In between the two concerts with Bridgers, SZA played the song solo on March 16 at Seattle's Climate Pledge Arena. She continued to sporadically incorporate the song into her setlists during the tour, including at a June 13 concert at Manchester's AO Arena, a September 26 concert at Philadelphia's Wells Fargo Arena, and a September 30 concert at Boston's TD Garden.
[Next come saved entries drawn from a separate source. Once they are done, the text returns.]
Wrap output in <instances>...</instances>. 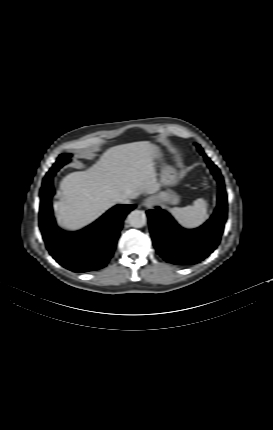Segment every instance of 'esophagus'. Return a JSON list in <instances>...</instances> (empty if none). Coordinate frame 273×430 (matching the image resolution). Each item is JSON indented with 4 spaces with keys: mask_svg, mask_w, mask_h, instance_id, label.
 Segmentation results:
<instances>
[{
    "mask_svg": "<svg viewBox=\"0 0 273 430\" xmlns=\"http://www.w3.org/2000/svg\"><path fill=\"white\" fill-rule=\"evenodd\" d=\"M156 203V199L153 196L146 198L143 202V206L147 209L152 208Z\"/></svg>",
    "mask_w": 273,
    "mask_h": 430,
    "instance_id": "esophagus-1",
    "label": "esophagus"
}]
</instances>
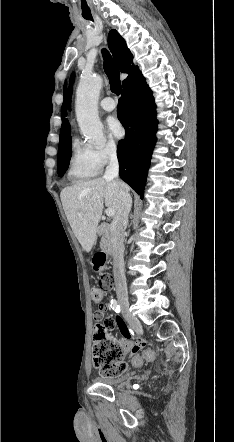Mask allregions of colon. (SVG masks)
<instances>
[{"label":"colon","mask_w":234,"mask_h":442,"mask_svg":"<svg viewBox=\"0 0 234 442\" xmlns=\"http://www.w3.org/2000/svg\"><path fill=\"white\" fill-rule=\"evenodd\" d=\"M95 269L99 275V286L92 289V300L102 306L105 294L114 289V278L106 270V257L99 254L94 260ZM110 331L98 333L94 330L93 335V364L105 377H117L127 370V363L124 355L130 359L135 367H140L144 362H151L155 359L157 350L154 347H144L141 350H126L118 340L108 335Z\"/></svg>","instance_id":"obj_1"}]
</instances>
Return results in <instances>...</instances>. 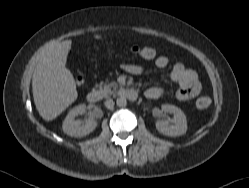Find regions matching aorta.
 I'll use <instances>...</instances> for the list:
<instances>
[{
  "mask_svg": "<svg viewBox=\"0 0 249 188\" xmlns=\"http://www.w3.org/2000/svg\"><path fill=\"white\" fill-rule=\"evenodd\" d=\"M116 103H117V106H119V107H125L127 105V100L125 97L121 96V97L117 98Z\"/></svg>",
  "mask_w": 249,
  "mask_h": 188,
  "instance_id": "aorta-1",
  "label": "aorta"
}]
</instances>
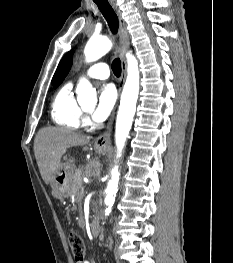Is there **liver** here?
<instances>
[{
    "instance_id": "liver-1",
    "label": "liver",
    "mask_w": 233,
    "mask_h": 263,
    "mask_svg": "<svg viewBox=\"0 0 233 263\" xmlns=\"http://www.w3.org/2000/svg\"><path fill=\"white\" fill-rule=\"evenodd\" d=\"M90 139V136L66 128L50 127L39 130L34 140V153L45 184L52 182L67 148L86 145Z\"/></svg>"
}]
</instances>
SZA also included "Ghost in the Machine" on her headlining set for Glastonbury 2024, held on June 30.

== Credits ==
Adapted from the liner notes of SOS

Recording and management

- Engineered at Westlake Barn, and Studios A and D (Los Angeles, California)
- Bridgers's vocals engineered at Sound City Studios (Van Nuys, California)
- Mixed at Ponzu Studios (Los Angeles, California)
- Mastered at Becker Mastering (Pasadena, California)
- Published by Songs of Universal Inc./TDE Publishing LLC/Solána Rowe Publishing Designee (BMI), Sony Songs/Bisel Creative Sound (BMI), Carter Lang Publishing Designee/Zuma Tuna LLC/Warner-Tamerlane Publishing Corp. (BMI) (all rights adm. by Warner-Tamerlane Publishing Corp.), MSCSONGS/No Idle/Universal Music Corporation (ASCAP), Pizza Money Publishing (ASCAP) (adm. by Kobalt Songs Music Publishing), and Whatever Mom (ASCAP) (adm. by Kobalt Songs Music Publishing)

Personnel

- Solána Rowe (SZA) songwriting
- Rob Bisel songwriting, production, keyboards, drums, piano, choir, engineering, mixing
- Carter Lang songwriting, production, keyboards, drums, piano, choir
- Matt Cohn songwriting, additional production, drums
- Marshall Vore songwriting
- Phoebe Bridgers (Note: Appears courtesy of Dead Oceans) songwriting
- Sadhguru skit
- Hayden Duncan assistant engineering
- Syd Tagle assistant engineering
- Robert N. Johnson assistant engineering
- Tony Berg vocal production (for Bridgers)
- Ethan Gruska vocal production (for Bridgers)
- Will Maclellan vocal engineering (for Bridgers)
- Dale Becker mastering
- Katie Harvey assistant mastering
- Noah McCorkle assistant mastering

== Charts ==
=== Weekly charts ===

Weekly chart performance for "Ghost in the Machine"
| Chart (2022) | Peak position |
|---|---|
| Australia (ARIA) | 72 |
| Canada Hot 100 (Billboard) | 46 |
| Global 200 (Billboard) | 52 |
| Portugal (AFP) | 121 |
| UK Audio Streaming (OCC) | 96 |
| US Billboard Hot 100 | 40 |
| US Hot R&B/Hip-Hop Songs (Billboard) | 17 |

=== Year-end charts ===

Year-end chart performance for "Ghost in the Machine"
| Chart (2023) | Position |
|---|---|
| US Hot R&B/Hip-Hop Songs (Billboard) | 65 |

==Certifications==

Certifications for "Ghost in the Machine"
| Region | Certification | Certified units/sales |
| Brazil (Pro-Música Brasil) | Gold | 20,000^{‡} |
| Canada (Music Canada) | Platinum | 80,000^{‡} |
| New Zealand (RMNZ) | Gold | 15,000^{‡} |
| United Kingdom (BPI) | Silver | 200,000^{‡} |
| United States (RIAA) | Platinum | 1,000,000^{‡} |
^{‡} Sales+streaming figures based on certification alone.